## EXERCISE OBJECTIVE
Going down the data below, set down exactly the line with "στις σχέσεις των δύο χωρών. Σημειωτέον, το" and each line after it through the line with "AMANDA MARS"; no other lines.
* * * * * * *
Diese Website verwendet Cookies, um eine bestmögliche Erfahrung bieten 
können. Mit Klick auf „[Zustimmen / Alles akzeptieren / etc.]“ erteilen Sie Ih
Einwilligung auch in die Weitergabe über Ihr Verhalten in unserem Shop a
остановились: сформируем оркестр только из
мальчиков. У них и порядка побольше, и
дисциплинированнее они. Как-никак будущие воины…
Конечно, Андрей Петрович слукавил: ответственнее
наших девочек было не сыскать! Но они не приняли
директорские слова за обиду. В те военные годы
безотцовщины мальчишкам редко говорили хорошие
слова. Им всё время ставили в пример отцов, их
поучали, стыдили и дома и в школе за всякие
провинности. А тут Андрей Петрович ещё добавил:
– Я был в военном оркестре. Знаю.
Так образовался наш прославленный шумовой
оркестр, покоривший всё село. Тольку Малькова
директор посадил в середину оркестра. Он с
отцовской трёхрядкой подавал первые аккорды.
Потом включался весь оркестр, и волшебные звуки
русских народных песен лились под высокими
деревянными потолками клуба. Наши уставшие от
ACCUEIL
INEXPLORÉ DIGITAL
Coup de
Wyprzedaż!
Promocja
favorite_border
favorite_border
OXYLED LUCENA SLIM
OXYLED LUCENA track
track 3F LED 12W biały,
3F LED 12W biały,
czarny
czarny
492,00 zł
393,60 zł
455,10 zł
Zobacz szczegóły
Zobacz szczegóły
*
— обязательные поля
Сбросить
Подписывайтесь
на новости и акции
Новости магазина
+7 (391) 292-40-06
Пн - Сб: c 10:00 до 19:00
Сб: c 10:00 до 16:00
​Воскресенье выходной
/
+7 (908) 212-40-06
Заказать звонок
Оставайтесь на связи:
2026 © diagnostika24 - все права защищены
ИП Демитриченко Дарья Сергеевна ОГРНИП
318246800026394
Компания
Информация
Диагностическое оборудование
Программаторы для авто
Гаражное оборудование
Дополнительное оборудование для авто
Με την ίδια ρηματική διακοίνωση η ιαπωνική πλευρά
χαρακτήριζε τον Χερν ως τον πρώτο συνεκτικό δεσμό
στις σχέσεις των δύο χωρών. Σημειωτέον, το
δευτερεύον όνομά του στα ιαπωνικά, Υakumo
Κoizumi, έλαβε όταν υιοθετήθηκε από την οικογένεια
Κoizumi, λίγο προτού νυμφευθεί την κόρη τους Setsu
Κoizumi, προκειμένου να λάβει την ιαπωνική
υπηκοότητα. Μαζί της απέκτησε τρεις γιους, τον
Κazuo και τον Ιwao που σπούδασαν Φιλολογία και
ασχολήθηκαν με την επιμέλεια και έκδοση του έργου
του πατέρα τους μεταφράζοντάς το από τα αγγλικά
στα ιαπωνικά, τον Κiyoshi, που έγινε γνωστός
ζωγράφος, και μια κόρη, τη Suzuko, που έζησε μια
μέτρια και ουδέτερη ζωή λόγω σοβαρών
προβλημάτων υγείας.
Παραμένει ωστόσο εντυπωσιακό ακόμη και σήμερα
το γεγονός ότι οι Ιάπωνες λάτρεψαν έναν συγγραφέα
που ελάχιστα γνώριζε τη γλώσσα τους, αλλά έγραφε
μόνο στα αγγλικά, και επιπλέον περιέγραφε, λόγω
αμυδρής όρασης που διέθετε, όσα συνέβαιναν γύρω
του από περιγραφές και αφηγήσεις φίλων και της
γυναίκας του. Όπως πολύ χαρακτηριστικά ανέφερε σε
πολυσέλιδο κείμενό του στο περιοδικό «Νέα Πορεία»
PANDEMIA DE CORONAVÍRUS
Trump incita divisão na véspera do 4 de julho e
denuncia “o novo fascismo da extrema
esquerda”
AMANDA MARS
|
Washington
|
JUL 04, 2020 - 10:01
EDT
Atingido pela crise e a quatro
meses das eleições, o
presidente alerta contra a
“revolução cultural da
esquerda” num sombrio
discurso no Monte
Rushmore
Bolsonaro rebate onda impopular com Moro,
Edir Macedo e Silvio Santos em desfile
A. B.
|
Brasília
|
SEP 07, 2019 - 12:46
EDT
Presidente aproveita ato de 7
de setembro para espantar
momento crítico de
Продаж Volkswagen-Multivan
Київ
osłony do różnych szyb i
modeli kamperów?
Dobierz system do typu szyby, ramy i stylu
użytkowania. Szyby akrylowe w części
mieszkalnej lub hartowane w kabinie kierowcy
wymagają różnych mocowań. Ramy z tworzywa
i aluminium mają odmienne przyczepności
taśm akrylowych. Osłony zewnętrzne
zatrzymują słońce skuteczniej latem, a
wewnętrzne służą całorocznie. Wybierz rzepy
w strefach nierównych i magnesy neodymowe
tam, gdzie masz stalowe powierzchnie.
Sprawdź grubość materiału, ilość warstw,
* * * * * * *
## ANSWER
στις σχέσεις των δύο χωρών. Σημειωτέον, το
δευτερεύον όνομά του στα ιαπωνικά, Υakumo
Κoizumi, έλαβε όταν υιοθετήθηκε από την οικογένεια
Κoizumi, λίγο προτού νυμφευθεί την κόρη τους Setsu
Κoizumi, προκειμένου να λάβει την ιαπωνική
υπηκοότητα. Μαζί της απέκτησε τρεις γιους, τον
Κazuo και τον Ιwao που σπούδασαν Φιλολογία και
ασχολήθηκαν με την επιμέλεια και έκδοση του έργου
του πατέρα τους μεταφράζοντάς το από τα αγγλικά
στα ιαπωνικά, τον Κiyoshi, που έγινε γνωστός
ζωγράφος, και μια κόρη, τη Suzuko, που έζησε μια
μέτρια και ουδέτερη ζωή λόγω σοβαρών
προβλημάτων υγείας.
Παραμένει ωστόσο εντυπωσιακό ακόμη και σήμερα
το γεγονός ότι οι Ιάπωνες λάτρεψαν έναν συγγραφέα
που ελάχιστα γνώριζε τη γλώσσα τους, αλλά έγραφε
μόνο στα αγγλικά, και επιπλέον περιέγραφε, λόγω
αμυδρής όρασης που διέθετε, όσα συνέβαιναν γύρω
του από περιγραφές και αφηγήσεις φίλων και της
γυναίκας του. Όπως πολύ χαρακτηριστικά ανέφερε σε
πολυσέλιδο κείμενό του στο περιοδικό «Νέα Πορεία»
PANDEMIA DE CORONAVÍRUS
Trump incita divisão na véspera do 4 de julho e
denuncia “o novo fascismo da extrema
esquerda”
AMANDA MARS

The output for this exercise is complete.